Bankers losing the war on fraud

Check losses jump 32% from '97 to '99


Banks are still losing ground in their continuing battle against check fraud.

A recent survey by the American Bankers Association showed that check-fraud losses rose to $679 million in 1999, up 32 percent from 1997, the last time the biennial study of nearly 600 banks was done.

Forgery was listed as the most common type of check fraud, followed by bounced checks that customers never cover. Counterfeit checks ranked third.

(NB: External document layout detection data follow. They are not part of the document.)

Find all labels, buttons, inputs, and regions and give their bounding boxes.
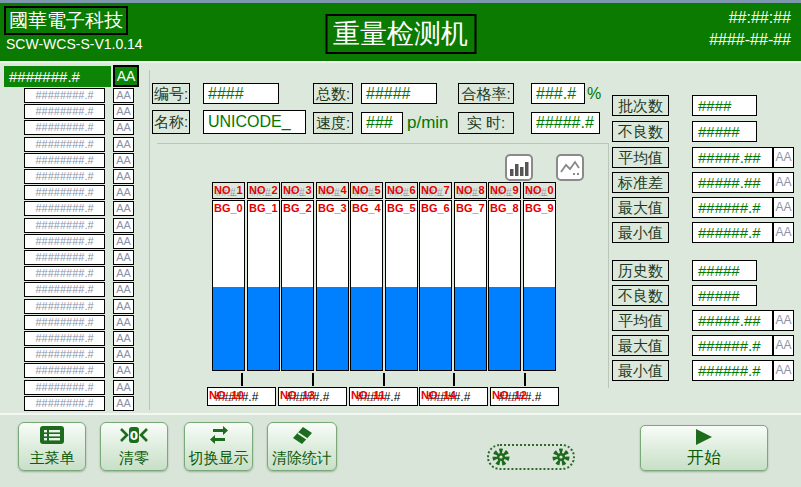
stat-label: 最大值 <box>612 335 669 356</box>
stat-value: #### <box>692 95 757 116</box>
bottom-cell-no-label: NO_14 <box>421 389 456 401</box>
weight-list-unit: AA <box>113 153 134 168</box>
weight-list-unit: AA <box>113 234 134 249</box>
column-no-label: NO_9 <box>490 184 519 196</box>
weight-list-unit: AA <box>113 120 134 135</box>
bar-bg-label: BG_8 <box>490 202 519 214</box>
weight-list-unit: AA <box>113 201 134 216</box>
chart-column-header: ##.#NO_7 <box>419 182 452 199</box>
zero-reset-icon: 0 <box>119 425 149 448</box>
column-no-label: NO_5 <box>352 184 381 196</box>
weight-list-value: ########.# <box>24 396 105 411</box>
stat-unit: AA <box>773 310 794 331</box>
name-label: 名称: <box>152 110 190 134</box>
bar-bg-label: BG_7 <box>456 202 485 214</box>
chart-column-header: ##.#NO_5 <box>350 182 383 199</box>
weight-list-unit: AA <box>113 331 134 346</box>
bar-bg-label: BG_1 <box>249 202 278 214</box>
chart-bar: BG_0 <box>212 200 245 371</box>
clock-time: ##:##:## <box>729 9 791 27</box>
stat-label: 不良数 <box>612 121 669 142</box>
switch-display-icon <box>207 425 231 448</box>
version-label: SCW-WCS-S-V1.0.14 <box>6 36 143 52</box>
weight-list-value: ########.# <box>24 331 105 346</box>
toolbar-button-main-menu[interactable]: 主菜单 <box>18 422 86 471</box>
line-chart-icon[interactable] <box>556 154 584 181</box>
stat-value: ##### <box>692 285 757 306</box>
chart-bar: BG_8 <box>488 200 521 371</box>
column-no-label: NO_0 <box>525 184 554 196</box>
column-no-label: NO_3 <box>283 184 312 196</box>
bar-bg-label: BG_0 <box>214 202 243 214</box>
chart-bar: BG_6 <box>419 200 452 371</box>
weight-list-unit: AA <box>113 104 134 119</box>
stat-label: 最小值 <box>612 222 669 243</box>
id-label: 编号: <box>152 83 190 104</box>
total-count-label: 总数: <box>313 83 353 104</box>
weight-list-unit: AA <box>113 250 134 265</box>
weight-list-value: ########.# <box>24 201 105 216</box>
stat-unit: AA <box>773 197 794 218</box>
axis-tick-mark <box>524 373 526 386</box>
current-weight-unit: AA <box>113 65 139 87</box>
stat-unit: AA <box>773 172 794 193</box>
chart-bar: BG_1 <box>247 200 280 371</box>
stat-unit: AA <box>773 147 794 168</box>
bar-bg-label: BG_4 <box>352 202 381 214</box>
chart-column-header: ##.#NO_3 <box>281 182 314 199</box>
column-no-label: NO_4 <box>318 184 347 196</box>
chart-bottom-cell: #####.#NO_11 <box>349 387 418 406</box>
stat-label: 最小值 <box>612 360 669 381</box>
menu-icon <box>39 425 65 448</box>
stat-label: 平均值 <box>612 147 669 168</box>
chart-column-header: ##.#NO_2 <box>247 182 280 199</box>
weight-list-value: ########.# <box>24 315 105 330</box>
bottom-cell-no-label: NO_11 <box>351 389 385 401</box>
stat-label: 标准差 <box>612 172 669 193</box>
current-weight-display: #######.# <box>4 66 111 87</box>
chart-bottom-cell: #####.#NO_13 <box>278 387 347 406</box>
bar-fill <box>455 287 486 370</box>
realtime-label: 实 时: <box>458 112 514 134</box>
bar-fill <box>282 287 313 370</box>
stat-label: 历史数 <box>612 260 669 281</box>
id-field[interactable]: #### <box>203 83 279 104</box>
chart-bar: BG_2 <box>281 200 314 371</box>
weight-list-value: ########.# <box>24 218 105 233</box>
weight-list-value: ########.# <box>24 363 105 378</box>
toolbar-button-label: 清除统计 <box>272 449 332 468</box>
bar-fill <box>420 287 451 370</box>
stat-label: 批次数 <box>612 95 669 116</box>
bar-chart-icon[interactable] <box>505 154 533 181</box>
toolbar-button-clear-stats[interactable]: 清除统计 <box>267 422 337 471</box>
weight-list-value: ########.# <box>24 137 105 152</box>
chart-bar: BG_4 <box>350 200 383 371</box>
toolbar-button-label: 主菜单 <box>30 449 75 468</box>
stat-value: #####.## <box>692 172 773 193</box>
bar-fill <box>317 287 348 370</box>
chart-bar: BG_3 <box>316 200 349 371</box>
axis-tick-mark <box>383 373 385 386</box>
bar-fill <box>524 287 555 370</box>
play-icon <box>693 428 715 446</box>
stat-value: ######.# <box>692 335 773 356</box>
start-button-label: 开始 <box>687 446 721 469</box>
start-button[interactable]: 开始 <box>640 425 768 471</box>
toolbar-button-switch-display[interactable]: 切换显示 <box>184 422 253 471</box>
bar-fill <box>351 287 382 370</box>
chart-bar: BG_7 <box>454 200 487 371</box>
weight-list-unit: AA <box>113 282 134 297</box>
axis-tick-mark <box>241 373 243 386</box>
bottom-cell-no-label: NO_10 <box>209 389 244 401</box>
weight-list-value: ########.# <box>24 185 105 200</box>
name-field[interactable]: UNICODE_ <box>203 110 306 134</box>
toolbar-button-clear-zero[interactable]: 0清零 <box>100 422 168 471</box>
weight-list-unit: AA <box>113 396 134 411</box>
speed-value: ### <box>361 112 403 134</box>
chart-bottom-cell: #####.#NO_14 <box>419 387 488 406</box>
weight-list-value: ########.# <box>24 250 105 265</box>
gear-icon <box>551 447 571 467</box>
weight-list-unit: AA <box>113 137 134 152</box>
axis-tick-mark <box>312 373 314 386</box>
stat-value: ##### <box>692 121 757 142</box>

Meanwhile, technology - which often helps banks catch culprits - also makes producing counterfeit checks and signatures easier than ever.

"It's very, very difficult for anybody to distinguish a counterfeit check vs. a real check," said Mike Brittain, a senior vice president in the deposit and access service division at Wachovia Corp.

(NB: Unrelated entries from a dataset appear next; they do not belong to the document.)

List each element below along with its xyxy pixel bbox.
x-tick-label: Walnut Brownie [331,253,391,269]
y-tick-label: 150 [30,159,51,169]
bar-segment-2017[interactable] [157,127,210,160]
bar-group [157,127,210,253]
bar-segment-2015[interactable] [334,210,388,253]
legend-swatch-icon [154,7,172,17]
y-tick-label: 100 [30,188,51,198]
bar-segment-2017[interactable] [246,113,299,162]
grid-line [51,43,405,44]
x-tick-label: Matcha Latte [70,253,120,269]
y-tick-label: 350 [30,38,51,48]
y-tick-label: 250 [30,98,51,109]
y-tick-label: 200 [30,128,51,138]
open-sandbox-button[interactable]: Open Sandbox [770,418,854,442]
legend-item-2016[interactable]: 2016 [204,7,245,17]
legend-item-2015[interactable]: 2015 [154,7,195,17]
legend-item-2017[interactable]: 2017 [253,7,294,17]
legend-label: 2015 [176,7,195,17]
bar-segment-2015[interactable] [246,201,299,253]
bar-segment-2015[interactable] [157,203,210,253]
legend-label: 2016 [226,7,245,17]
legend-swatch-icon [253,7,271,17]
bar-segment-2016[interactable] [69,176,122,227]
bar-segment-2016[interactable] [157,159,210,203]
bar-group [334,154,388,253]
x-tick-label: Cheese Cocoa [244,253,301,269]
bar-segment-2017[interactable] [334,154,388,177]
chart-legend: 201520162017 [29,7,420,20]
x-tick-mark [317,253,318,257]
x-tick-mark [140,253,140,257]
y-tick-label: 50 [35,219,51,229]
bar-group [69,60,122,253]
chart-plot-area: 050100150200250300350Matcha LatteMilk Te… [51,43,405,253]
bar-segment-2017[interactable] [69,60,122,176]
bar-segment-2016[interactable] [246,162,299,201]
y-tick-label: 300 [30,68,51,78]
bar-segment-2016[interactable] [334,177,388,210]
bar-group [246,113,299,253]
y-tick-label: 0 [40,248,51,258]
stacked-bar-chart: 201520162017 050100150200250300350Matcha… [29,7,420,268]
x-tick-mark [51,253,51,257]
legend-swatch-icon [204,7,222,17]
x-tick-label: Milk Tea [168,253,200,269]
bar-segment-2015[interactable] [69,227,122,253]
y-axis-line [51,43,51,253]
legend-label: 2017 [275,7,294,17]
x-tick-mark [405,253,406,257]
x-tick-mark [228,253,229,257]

Still, the survey had an upside: The amount of money that banks could have lost because of check fraud - more than $2.2 billion in 1999 - was far more than the actual losses.

"Banks are doing a much better job at catching check fraud and stopping it from taking place," said John Hall, a spokesman for the bankers association. "But it also means that there are more people out there challenging the integrity of the system."

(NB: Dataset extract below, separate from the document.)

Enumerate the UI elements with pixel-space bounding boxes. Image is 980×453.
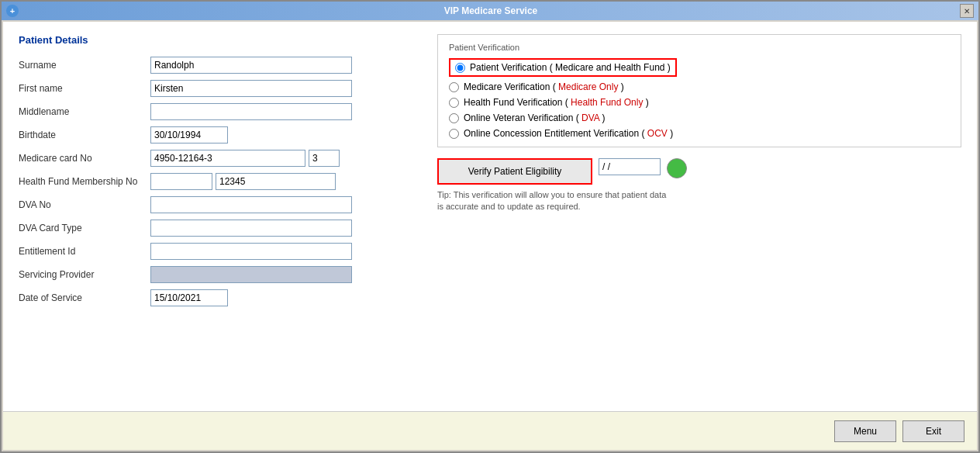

Hit hardest by check fraud were banks with more than $5 billion in assets.

They accounted for more than 90 percent of total check-fraud losses in 1999.

But the smaller banks within this category - those with assets between $5 billion and $49 billion - are beginning to absorb more of the industry's losses, the survey said.

Regional banks bore a 30 percent share of check-fraud losses in 1999, compared with 25 percent two years earlier. Meanwhile, tiny banks with less than $500 million in assets saw a 35 percent increase in losses, although its share of the total was unchanged from 1997 levels of 6 percent.

"With the banks deploying more tools [to fight check fraud], that makes it that much harder for [organized crime rings] to penetrate the larger banks," said Dick Clausen, a senior vice president in Bank of America's liability risk management division. "Criminals have had to move on to smaller banks."

Bank of America Corp., First Union Corp. and many other banks would not quantify check-fraud losses at their institutions. They also would not talk much about their check-fraud prevention methods, for security reasons.

However, they confirmed that signature verification systems are common, as is training employees to be on the lookout for transactions that are out of character for customers - such as unusually large deposits, Clausen said. Some banks also have computers that monitor account activity.

"Something might be unusual and there's a perfectly logical reason for that," said First Union spokeswoman Karen Kitzmiller. "But we'd rather be safe than sorry."

All the survey's participants rated a system called "positive pay" as one of the most effective fraud prevention methods. Corporate customers provide their bank with a list of people and the number of the company payroll check they have received. That way it's much easier for the bank to know if something is amiss.